Professionnels de l'imprévu

Le bureau de la maîtresse de maison forme le centre névralgique de la résidence : une kinésithérapeute passe la tête pour donner des nouvelles d'une pensionnaire hospitalisée, et désormais trop dépendante pour être en maison de retraite. « Nous n'avons pas eu le temps de lui dire au revoir. Dites à sa fille qu'elle nous l'amène pour boire un petit café ensemble », lance Christiane Michez. C'est ensuite un habitué des lieux qui passe. « Cela fait bien quatre ou cinq ans que je viens. Ma femme était sous dialyse. On venait ici se reposer. Elle est décédée il y a cinq mois. » Cet ancien ouvrier d'une usine d'explosifs a gardé l'habitude de séjourner régulièrement aux Weppes.

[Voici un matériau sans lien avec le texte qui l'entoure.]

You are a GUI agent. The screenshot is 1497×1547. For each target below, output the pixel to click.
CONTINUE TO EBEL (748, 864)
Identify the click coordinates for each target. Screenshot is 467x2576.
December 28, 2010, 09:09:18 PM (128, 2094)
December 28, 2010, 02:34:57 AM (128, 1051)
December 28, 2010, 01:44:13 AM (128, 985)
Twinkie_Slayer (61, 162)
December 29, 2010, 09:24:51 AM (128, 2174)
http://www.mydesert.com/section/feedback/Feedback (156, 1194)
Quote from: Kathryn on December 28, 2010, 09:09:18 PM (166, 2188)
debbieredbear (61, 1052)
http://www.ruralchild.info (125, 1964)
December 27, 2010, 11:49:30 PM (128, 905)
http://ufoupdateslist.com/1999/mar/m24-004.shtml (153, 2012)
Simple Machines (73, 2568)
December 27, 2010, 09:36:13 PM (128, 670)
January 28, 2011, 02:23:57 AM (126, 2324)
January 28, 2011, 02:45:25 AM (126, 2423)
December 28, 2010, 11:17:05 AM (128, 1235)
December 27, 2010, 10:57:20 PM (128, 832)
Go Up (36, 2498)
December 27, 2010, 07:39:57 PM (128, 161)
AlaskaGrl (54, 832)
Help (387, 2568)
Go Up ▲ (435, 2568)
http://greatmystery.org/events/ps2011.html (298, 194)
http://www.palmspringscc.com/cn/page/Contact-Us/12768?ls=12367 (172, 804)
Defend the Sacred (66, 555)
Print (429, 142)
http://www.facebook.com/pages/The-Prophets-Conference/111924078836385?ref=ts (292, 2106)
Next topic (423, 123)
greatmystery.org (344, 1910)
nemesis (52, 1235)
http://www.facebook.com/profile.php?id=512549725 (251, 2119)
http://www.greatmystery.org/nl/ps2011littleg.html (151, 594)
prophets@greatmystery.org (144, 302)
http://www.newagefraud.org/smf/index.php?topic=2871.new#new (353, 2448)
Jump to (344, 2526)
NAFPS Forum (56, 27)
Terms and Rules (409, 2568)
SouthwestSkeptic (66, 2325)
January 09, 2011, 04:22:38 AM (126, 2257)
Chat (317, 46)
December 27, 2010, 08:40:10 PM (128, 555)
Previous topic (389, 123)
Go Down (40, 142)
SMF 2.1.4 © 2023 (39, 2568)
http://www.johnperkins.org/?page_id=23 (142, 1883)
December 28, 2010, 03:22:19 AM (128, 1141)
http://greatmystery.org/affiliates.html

« Nous sommes des pros de l'adaptation, affirme Christiane Michez. Par exemple, nous avons accueilli une vieille dame juste le temps d'un week-end, à l'occasion du mariage d'un de ses petits-fils. Nous l'avons habillée, emmenée chez le coiffeur. Ensuite, ses enfants l'ont conduite à la noce, et elle est revenue après dormir ici. » L'équipe doit d'ailleurs parfois faire face à des situations qui ne sont pas vraiment de son ressort, comme le séjour d'une personne sans domicile fixe avant son installation dans un appartement, ou l'accueil en urgence d'une personne âgée découverte errant sur la nationale, ou, plus classiquement, l'hébergement de personnes convalescentes après une hospitalisation quand les maisons de repos sont saturées. « Nous sommes là pour donner droit à une demande de répit. Mais parfois nous souffrons nous-mêmes d'une fatigue morale et physique », s'inquiète la psychologue. Sans compter la pression des familles, qui exigent souvent la perfection. A l'image de ces enfants qui ont reproché à l'équipe le décès de leur mère durant son sommeil, le soir même de son admission.

Marie-Françoise Auger rêve désormais de multiplier ce type de structure, mais « les promoteurs sont frileux », regrette-t-elle. Il est vrai que, même doté du statut d'EHPAD, l'établissement n'entre dans aucune case. « Ainsi, nous devrions faire passer une visite médicale d'admission à chaque pensionnaire. Mais avec plus de 400 entrées par an, c'est impossible. Alors nous le faisons sur dossier médical, avec un accord écrit de notre médecin-coordinateur. » Et en ce qui concerne le financement, même si les aides, comme l'allocation personnalisée d'autonomie (APA), peuvent être utilisées, le prix de journée de 69,99 € doit être avancé par la famille. « Nous aurions besoin de règles et de tarifications spécifiques d'accueil temporaire », estime Marie-Françoise Auger. Mais le vrai frein est budgétaire. Impossible en effet d'établir la moindre projection sur le long terme car, en dépit d'un taux annuel de remplissage élevé, il y a toujours des moments plus creux que d'autres, et il n'existe aucune garantie que l'activité ne fléchisse pas. Une chambre vide coûte presque autant qu'une occupée, et il est plus rassurant, pour les financeurs, d'adosser un lieu d'accueil temporaire à une structure de longs séjours qui peut établir ses prévisions budgétaires sur plusieurs années. Mais cette solution laisse sceptique Marie-Françoise Auger. Pour elle, la relation de confiance sera plus difficile à mettre en place si les personnes en court séjour côtoient dans un même lieu des pensionnaires permanents. Au risque, estime-t-elle, qu'« il n'existe pas alors de réelle différence de fonctionnement ».

Notes

(1) EHPAD Résidence des Weppes : 700, rue Faidherbe - 59134 Fournes-en-Weppes - Tél. 03 20 44 08 50.

(2) Le centre Barrois, qui jouxte la résidence, comprend trois services : l'aide ménagère, le service de soins à domicile et le service de gardes à domicile.